__WHAT THE TASK ASKS__. Leave out every picture and set down, exactly, the lines below from the one holding "Відбулося засідання" up to and including the one holding "КРЪВНИ съсиреци".

----

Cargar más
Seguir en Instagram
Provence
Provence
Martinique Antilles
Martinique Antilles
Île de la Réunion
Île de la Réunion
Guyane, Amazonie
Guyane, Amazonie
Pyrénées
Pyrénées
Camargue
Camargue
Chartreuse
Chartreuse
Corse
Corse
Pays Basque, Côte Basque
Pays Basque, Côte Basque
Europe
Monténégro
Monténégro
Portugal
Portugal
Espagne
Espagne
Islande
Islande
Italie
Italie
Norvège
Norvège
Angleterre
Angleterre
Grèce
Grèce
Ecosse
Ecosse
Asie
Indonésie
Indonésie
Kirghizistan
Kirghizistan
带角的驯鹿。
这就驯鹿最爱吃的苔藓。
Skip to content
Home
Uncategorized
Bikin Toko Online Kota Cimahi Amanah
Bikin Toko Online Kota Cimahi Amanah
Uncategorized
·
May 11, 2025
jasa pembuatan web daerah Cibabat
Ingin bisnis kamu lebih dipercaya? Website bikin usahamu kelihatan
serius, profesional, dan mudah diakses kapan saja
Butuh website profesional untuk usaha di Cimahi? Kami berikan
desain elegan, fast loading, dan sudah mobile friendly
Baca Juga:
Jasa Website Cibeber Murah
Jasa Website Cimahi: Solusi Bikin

----

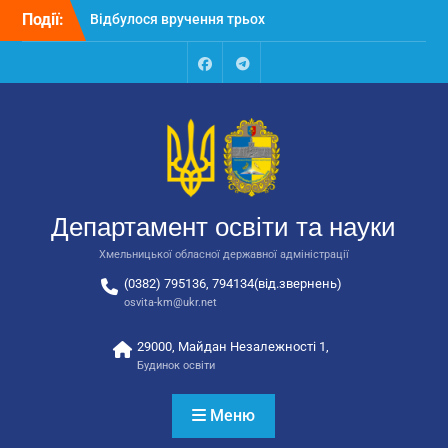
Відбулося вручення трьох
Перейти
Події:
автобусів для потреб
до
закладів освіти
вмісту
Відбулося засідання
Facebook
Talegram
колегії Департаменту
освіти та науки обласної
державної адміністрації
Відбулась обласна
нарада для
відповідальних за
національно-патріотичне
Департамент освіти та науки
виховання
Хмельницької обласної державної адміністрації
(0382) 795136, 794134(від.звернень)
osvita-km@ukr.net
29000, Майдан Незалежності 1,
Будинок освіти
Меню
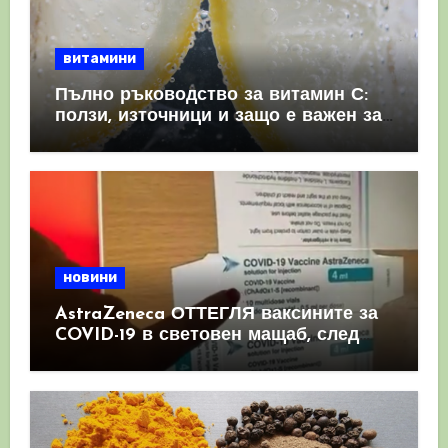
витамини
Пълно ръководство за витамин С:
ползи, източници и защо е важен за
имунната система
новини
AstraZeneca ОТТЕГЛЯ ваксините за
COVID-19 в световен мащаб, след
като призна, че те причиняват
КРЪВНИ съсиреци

----

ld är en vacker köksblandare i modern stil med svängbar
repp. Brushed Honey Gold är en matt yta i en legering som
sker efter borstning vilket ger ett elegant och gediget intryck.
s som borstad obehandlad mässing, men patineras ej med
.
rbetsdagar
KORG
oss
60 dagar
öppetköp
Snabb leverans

----

__PROBLEM SOLUTION__.
Відбулося засідання
Facebook
Talegram
колегії Департаменту
освіти та науки обласної
державної адміністрації
Відбулась обласна
нарада для
відповідальних за
національно-патріотичне
Департамент освіти та науки
виховання
Хмельницької обласної державної адміністрації
(0382) 795136, 794134(від.звернень)
osvita-km@ukr.net
29000, Майдан Незалежності 1,
Будинок освіти
Меню
витамини
Пълно ръководство за витамин С:
ползи, източници и защо е важен за
имунната система
новини
AstraZeneca ОТТЕГЛЯ ваксините за
COVID-19 в световен мащаб, след
като призна, че те причиняват
КРЪВНИ съсиреци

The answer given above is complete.